EPA Suggests New Technologies For Gloucester County, N.J. Contaminated Site Clean Up

Chemical and biological treatment activities will break down hazardous chemicals into a non-hazardous form at Bridgeport Rental and Oil Services Superfund Site.

The EPA announced Friday that it is proposing to use new, innovative technologies alongside more traditional methods to finish cleaning up the Bridgeport Rental and Oil Services (BROS) Superfund Site in Gloucester County, New Jersey.

The cleanup plan calls for the injection into the ground water of chemical and biological treatment activities that break down hazardous chemicals into a form that is not harmful to people or the environment. The plan also includes an innovative technology that will remove residual oil below the ground surface.

These methods, along with pumping out ground water and treating it at the site, will address any remaining contamination from oil and volatile organic compounds in the ground water. EPA will also remove contaminated soil and sediment from approximately 10 acres of wetlands that border the site.

“When we first investigated the site, it was an absolute mess with tanks and drums of chemicals leaking into the large lagoon that had become a contaminated cesspool,” said Regional Administrator Alan J. Steinberg. “Over the last 20 years, we have made tremendous progress,”

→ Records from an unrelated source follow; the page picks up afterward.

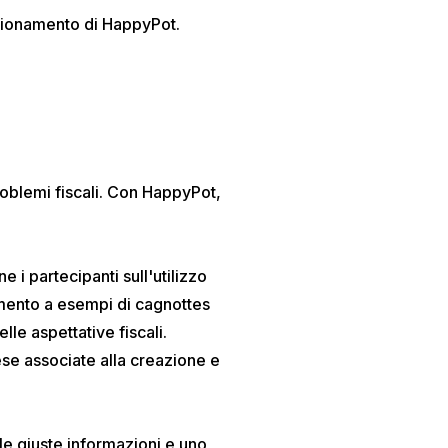
zionamento
di HappyPot.
oblemi fiscali. Con HappyPot,
 i partecipanti sull'utilizzo
rimento a esempi di cagnottes
lle aspettative fiscali.
ese associate alla creazione e
 le giuste informazioni e uno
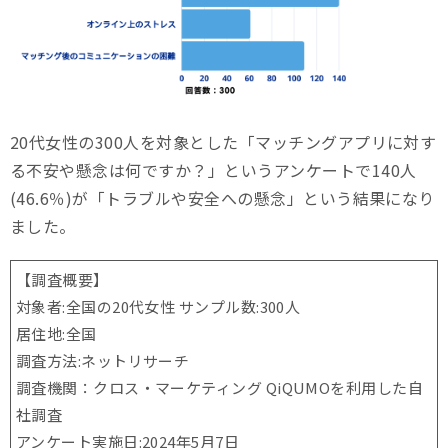
20代女性の300人を対象とした「マッチングアプリに対す
る不安や懸念は何ですか？」というアンケートで140人
(46.6％)が「トラブルや安全への懸念」という結果になり
ました。
【調査概要】
対象者:全国の20代女性 サンプル数:300人
居住地:全国
調査方法:ネットリサーチ
調査機関：クロス・マーケティング QiQUMOを利用した自
社調査
アンケート実施日:2024年5月7日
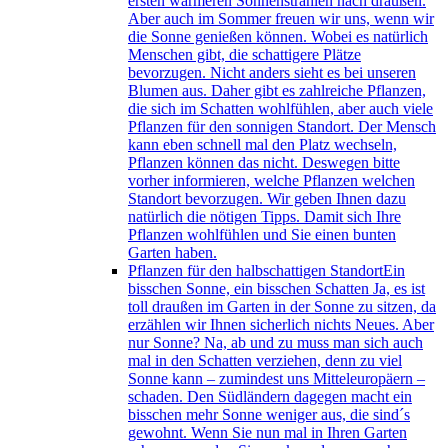
ersten wärmeren Sonnenstrahlen nach draußen.
Aber auch im Sommer freuen wir uns, wenn wir
die Sonne genießen können. Wobei es natürlich
Menschen gibt, die schattigere Plätze
bevorzugen. Nicht anders sieht es bei unseren
Blumen aus. Daher gibt es zahlreiche Pflanzen,
die sich im Schatten wohlfühlen, aber auch viele
Pflanzen für den sonnigen Standort. Der Mensch
kann eben schnell mal den Platz wechseln,
Pflanzen können das nicht. Deswegen bitte
vorher informieren, welche Pflanzen welchen
Standort bevorzugen. Wir geben Ihnen dazu
natürlich die nötigen Tipps. Damit sich Ihre
Pflanzen wohlfühlen und Sie einen bunten
Garten haben.
Pflanzen für den halbschattigen Standort
Ein
bisschen Sonne, ein bisschen Schatten Ja, es ist
toll draußen im Garten in der Sonne zu sitzen, da
erzählen wir Ihnen sicherlich nichts Neues. Aber
nur Sonne? Na, ab und zu muss man sich auch
mal in den Schatten verziehen, denn zu viel
Sonne kann – zumindest uns Mitteleuropäern –
schaden. Den Südländern dagegen macht ein
bisschen mehr Sonne weniger aus, die sind´s
gewohnt. Wenn Sie nun mal in Ihren Garten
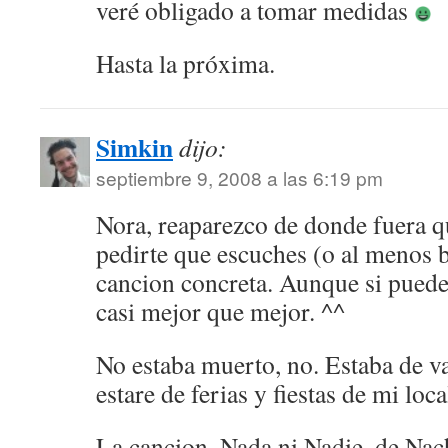
veré obligado a tomar medidas
Hasta la próxima.
Simkin
dijo:
septiembre 9, 2008 a las 6:19 pm
Nora, reaparezco de donde fuera q
pedirte que escuches (o al menos b
cancion concreta. Aunque si puede
casi mejor que mejor. ^^
No estaba muerto, no. Estaba de v
estare de ferias y fiestas de mi loca
La cancion, Nada ni Nadie, de Nac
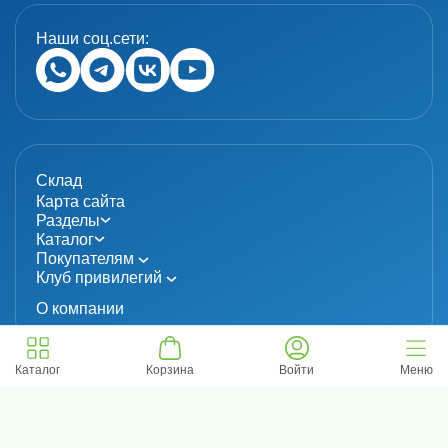
Наши соц.сети:
Склад
Карта сайта
Разделы
Каталог
Покупателям
Клуб привилегий
О компании
Каталог
Корзина
Войти
Меню
© 2024 «MolecuLab». Все права защищены.
Информация не является публичной офертой
Политика конфиденциальности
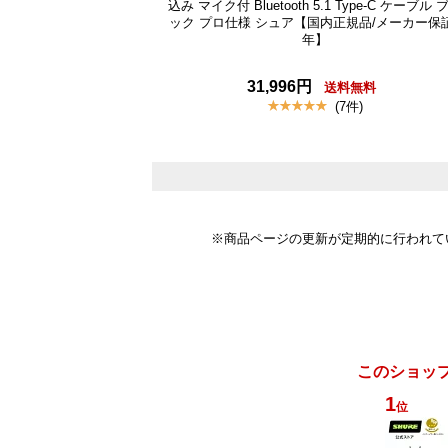
込み マイク付 Bluetooth 5.1 Type-C ケーブル 
ック プロ仕様 シュア【国内正規品/メーカー保
年】
31,996円
送料無料
(7件)
※商品ページの更新が定期的に行われて
このショッ
1
位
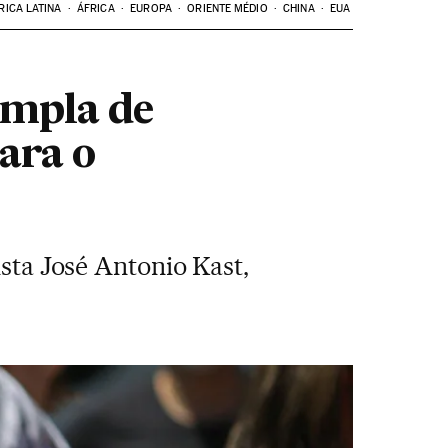
RICA LATINA
ÁFRICA
EUROPA
ORIENTE MÉDIO
CHINA
EUA
Ampla de
ara o
ista José Antonio Kast,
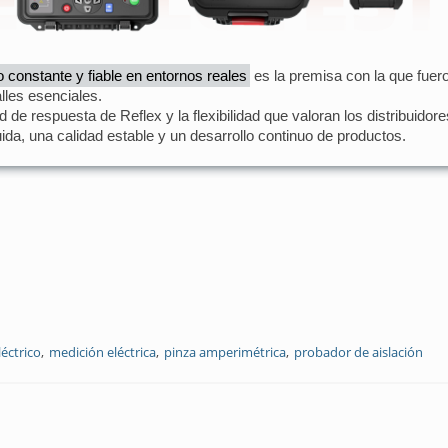
 constante y fiable en entornos reales
es la premisa con la que fue
alles esenciales.
e respuesta de Reflex y la flexibilidad que valoran los distribuidor
ida, una calidad estable y un desarrollo continuo de productos.
éctrico
medición eléctrica
pinza amperimétrica
probador de aislación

The BROS site began as a sand and gravel mining operation in the mid-to-late 1940's. By the 1950's and 1960's, the area contained a network of lagoons filled with water. After the initial mining operation was discontinued, the site served as a waste oil storage, recovery and tank leasing operation. The operation eventually included over 100 tanks and vessels. Waste oil and drums contaminated the onsite lagoons and, over time, the main lagoon expanded to over 13 acres.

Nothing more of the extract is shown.